Johannes (or Janus) Secundus, a Dutchman, was a 16th-century Keats; he died at the age of 24, and his collection of Basia or Kisses was published posthumously. The basium, at least in classical usage, is not the lover's kiss (suavium), nor the cheekpeck exchanged by acquaintances (osculum), but the kiss on the lips between close friends. The sense here is obviously sexual, but not as lewd as might be thought. 'Basium 7', like others in the collection, is an imitation of Catullus.
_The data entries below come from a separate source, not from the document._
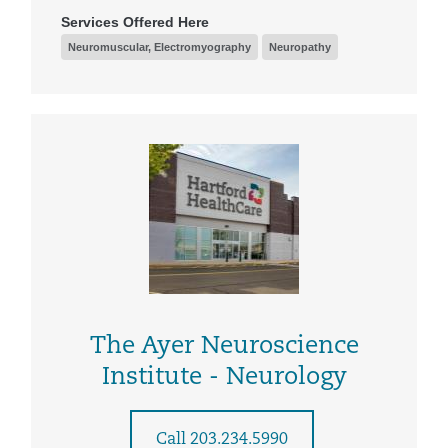
Services Offered Here
Neuromuscular, Electromyography
Neuropathy
The Ayer Neuroscience
Institute - Neurology
Call 203.234.5990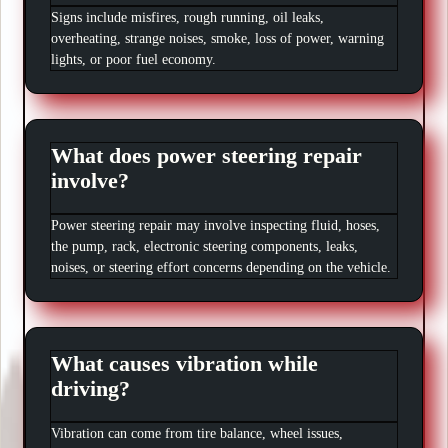
Signs include misfires, rough running, oil leaks,
overheating, strange noises, smoke, loss of power, warning
lights, or poor fuel economy.
What does power steering repair
involve?
Power steering repair may involve inspecting fluid, hoses,
the pump, rack, electronic steering components, leaks,
noises, or steering effort concerns depending on the vehicle.
What causes vibration while
driving?
Vibration can come from tire balance, wheel issues,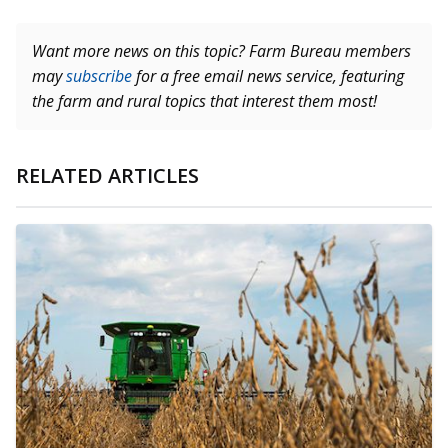
Want more news on this topic? Farm Bureau members
may
subscribe
for a free email news service, featuring
the farm and rural topics that interest them most!
RELATED ARTICLES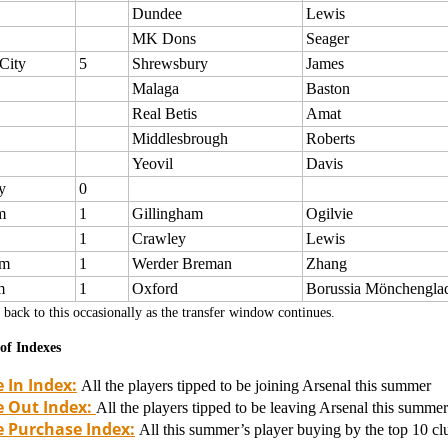
Dundee
Lewis
MK Dons
Seager
City
5
Shrewsbury
James
Malaga
Baston
Real Betis
Amat
Middlesbrough
Roberts
Yeovil
Davis
y
0
m
1
Gillingham
Ogilvie
1
Crawley
Lewis
om
1
Werder Breman
Zhang
m
1
Oxford
Borussia Mönchengla
back to this occasionally as the transfer window continues.
of Indexes
 In Index:
All the players tipped to be joining Arsenal this summer
 Out Index:
All the players tipped to be leaving Arsenal this summer
e Purchase Index:
All this summer’s player buying by the top 10 clu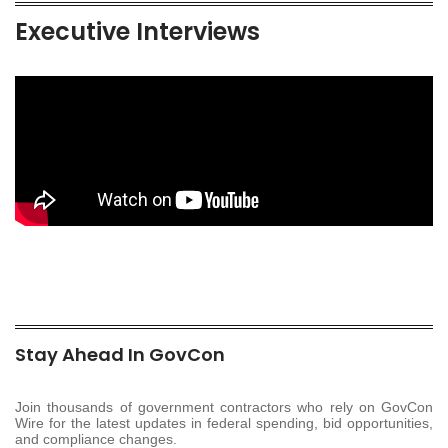
Executive Interviews
Stay Ahead In GovCon
Join thousands of government contractors who rely on GovCon
Wire for the latest updates in federal spending, bid opportunities,
and compliance changes.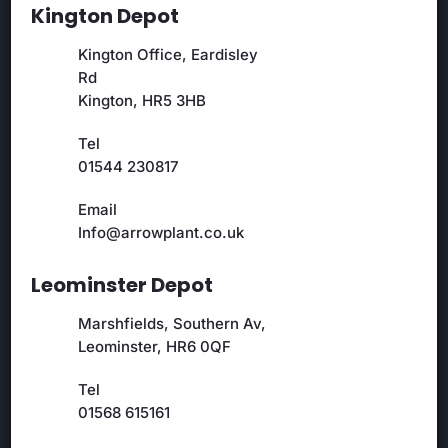
Kington Depot
Kington Office, Eardisley
Rd
Kington, HR5 3HB
Tel
01544 230817
Email
Info@arrowplant.co.uk
Leominster Depot
Marshfields, Southern Av,
Leominster, HR6 0QF
Tel
01568 615161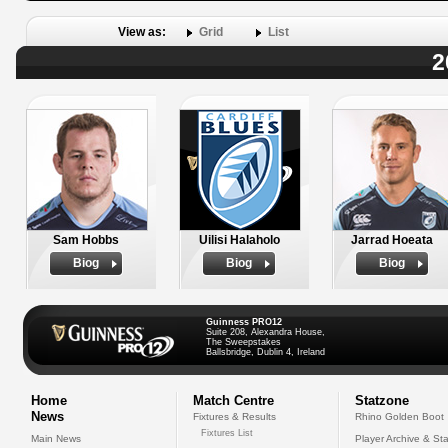
View as:
Grid
List
2
Sam Hobbs
Uilisi Halaholo
Jarrad Hoeata
Biog
Biog
Biog
Guinness PRO12
Suite 208, Alexandra House,
The Sweepstakes
Ballsbridge, Dublin 4, Ireland
Home
Match Centre
Statzone
News
Fixtures & Results
Rhino Golden Boot
Fixtures List
Main News
Player Archive & Sta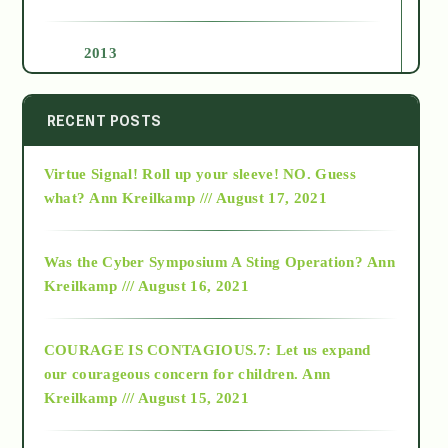
2013
2014
RECENT POSTS
Virtue Signal! Roll up your sleeve! NO. Guess
2015
what?
Ann Kreilkamp /// August 17, 2021
2016
Was the Cyber Symposium A Sting Operation?
Ann
Kreilkamp /// August 16, 2021
2017
COURAGE IS CONTAGIOUS.7: Let us expand
2018
our courageous concern for children.
Ann
Kreilkamp /// August 15, 2021
Alt-Epistemology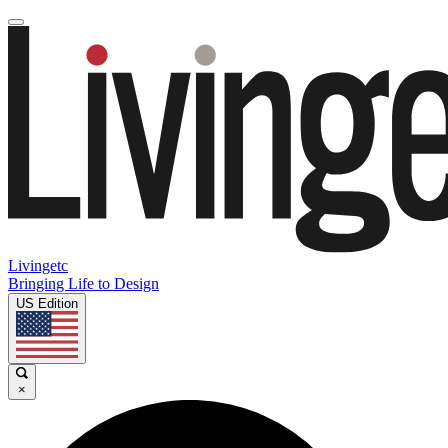
Livingetc
Bringing Life to Design
US Edition
×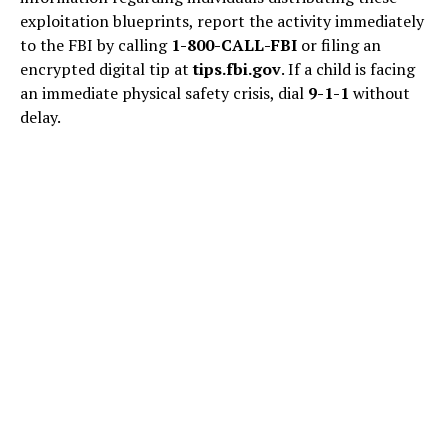
exploitation blueprints, report the activity immediately
to the FBI by calling
1-800-CALL-FBI
or filing an
encrypted digital tip at
tips.fbi.gov
. If a child is facing
an immediate physical safety crisis, dial
9-1-1
without
delay.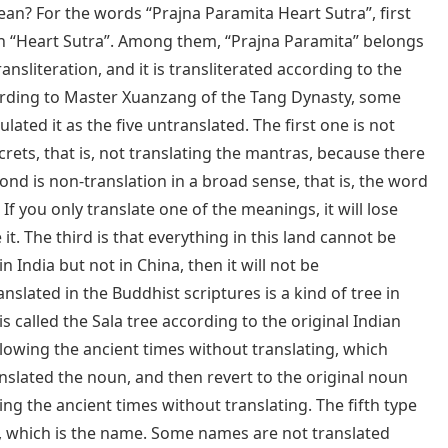
mean? For the words “Prajna Paramita Heart Sutra”, first
en “Heart Sutra”. Among them, “Prajna Paramita” belongs
ransliteration, and it is transliterated according to the
cording to Master Xuanzang of the Tang Dynasty, some
lated it as the five untranslated. The first one is not
ecrets, that is, not translating the mantras, because there
nd is non-translation in a broad sense, that is, the word
If you only translate one of the meanings, it will lose
t. The third is that everything in this land cannot be
in India but not in China, then it will not be
nslated in the Buddhist scriptures is a kind of tree in
 is called the Sala tree according to the original Indian
ollowing the ancient times without translating, which
nslated the noun, and then revert to the original noun
wing the ancient times without translating. The fifth type
n”, which is the name. Some names are not translated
I made an attempt at a French version, but only got so far, producing a little Surrealist-dissociative piece with an attractive rhyme:
Cent centaines de bises,
cent milles,
mille milles,
autant mille milles
que les gouttes dans la mer de Sicile,
que les toiles dans le ciel sur l'asile—
The last line uncontrollably transforms stars (étoiles) into webs, canvases, sails or paintings (toiles), which in conjunction with asile suggests the paranoid delirium of Leonardo's free-association daydream, so admired by Breton et al. (Alternately, the last line could end 'sur la ville', or one could follow an even more conventional route: 'que les clairs/yeux des étoiles dans le ciel'.) Already in the first movement there is rich potential for the later development of sound-play, as cent easily becomes Neaera's eyes, presque sans son, or Secundus' own sens; gouttes suggests goût, mille and ciel suggest miel for flavo (l. 24), Sicile suggests Secundus' vision which is later difficile, toile might become toi, là—and so on. I attempted German as well, although a silly stereotype (not to mention my rudimentary command of the language) impeded me only too soon, spawning a Pythonesque sort of irascibility:
Hundert hundert Kussen,
nein, hunderttausend,
nein! Tausend Tausenden!
It should be one goal of translation to hear the original language through the new. Louis and Celia Zukovsky demonstrated the absurdity of this approach taken to its limit in their own phonetic rendering of Catullus, a work widely cited in books about literary translation. But the idea of nudging a poem's semantics in a new direction, given wit, I find valuable; hence mollish for molles (soft), and ogles for its cognate oculis (eyes), a substitution which fits the voyeuristic theme of the poem.

Update. I am informed that the verse-form of 'Basium 7' is the Catullian form (used in hymns 34 and 61) of 'Glyconics mixed with Pherecrateans'—delightfully obscure!